Signed networks with Laplacian feedback: Observability and minimal sensor problem

Abstract

In many multi-agent networks that evolve according to specific dynamical rules, our direct access is often limited to only a small subset of agents, known as “sensors.” The remaining agents in the network, whose states are entirely inaccessible, are referred to as “actuators.” If it is possible to retrieve the complete states of the actuators from the knowledge of the sensor states, the network is said to be “sensor–actuator observable”; otherwise, it is deemed unobservable. This research explores the analysis of sensor–actuator observability property (i.e., observable or unobservable) in networks where agent communications encompass both cooperation and competition (i.e., signed networks).
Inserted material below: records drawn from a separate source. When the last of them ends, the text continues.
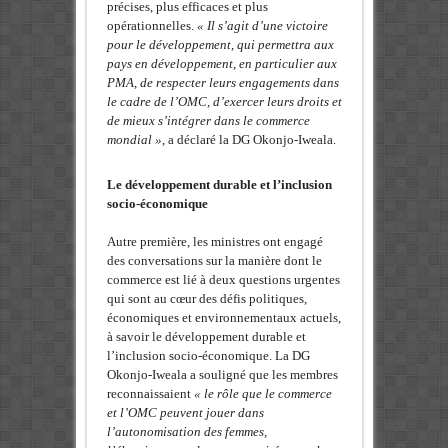
précises, plus efficaces et plus
opérationnelles.
« Il s’agit d’une victoire
pour le développement, qui permettra aux
pays en développement, en particulier aux
PMA, de respecter leurs engagements dans
le cadre de l’OMC, d’exercer leurs droits et
de mieux s’intégrer dans le commerce
mondial »
, a déclaré la DG Okonjo-Iweala.
Le développement durable et l’inclusion
socio-économique
Autre première, les ministres ont engagé
des conversations sur la manière dont le
commerce est lié à deux questions urgentes
qui sont au cœur des défis politiques,
économiques et environnementaux actuels,
à savoir le développement durable et
l’inclusion socio-économique. La DG
Okonjo-Iweala a souligné que les membres
reconnaissaient
« le rôle que le commerce
et l’OMC peuvent jouer dans
l’autonomisation des femmes,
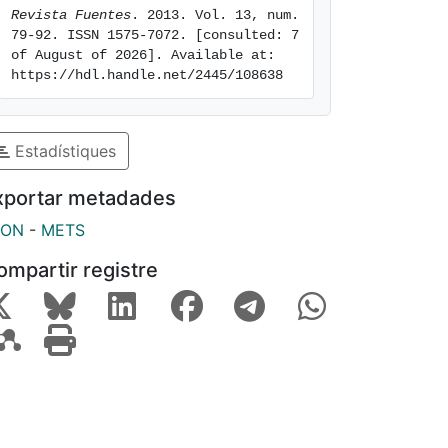
Revista Fuentes
. 2013. Vol. 13, num. 
79-92. ISSN 1575-7072. [consulted: 7 
of August of 2026]. Available at: 
https://hdl.handle.net/2445/108638
Estadístiques
xportar metadades
SON
-
METS
ompartir registre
It is assumed that the network agents continuously update their states within R under the Laplacian protocol. We simplify the Kalman’s and the PBH rank criteria for evaluating sensor–actuator observability property into several verifiable algebraic tests, emphasizing the significance of the system matrices’ spectral properties. This property is also examined from the perspective of the network graph topology. Sensor–actuator observability property is significantly influenced by the nature of agent communications and often differs between signed and unsigned networks. However, we demonstrate that for a structurally balanced signed network, with specific set of sensors, its sensor–actuator observability property aligns with that of its unsigned variant. We present a formula utilizing Laplacian spectral information to determine the minimum number of sensors for an ensured sensor–actuator observable network. Applying the formula to path and cycle networks, it is found that paths are observable with one sensor, and cycles require two for observability.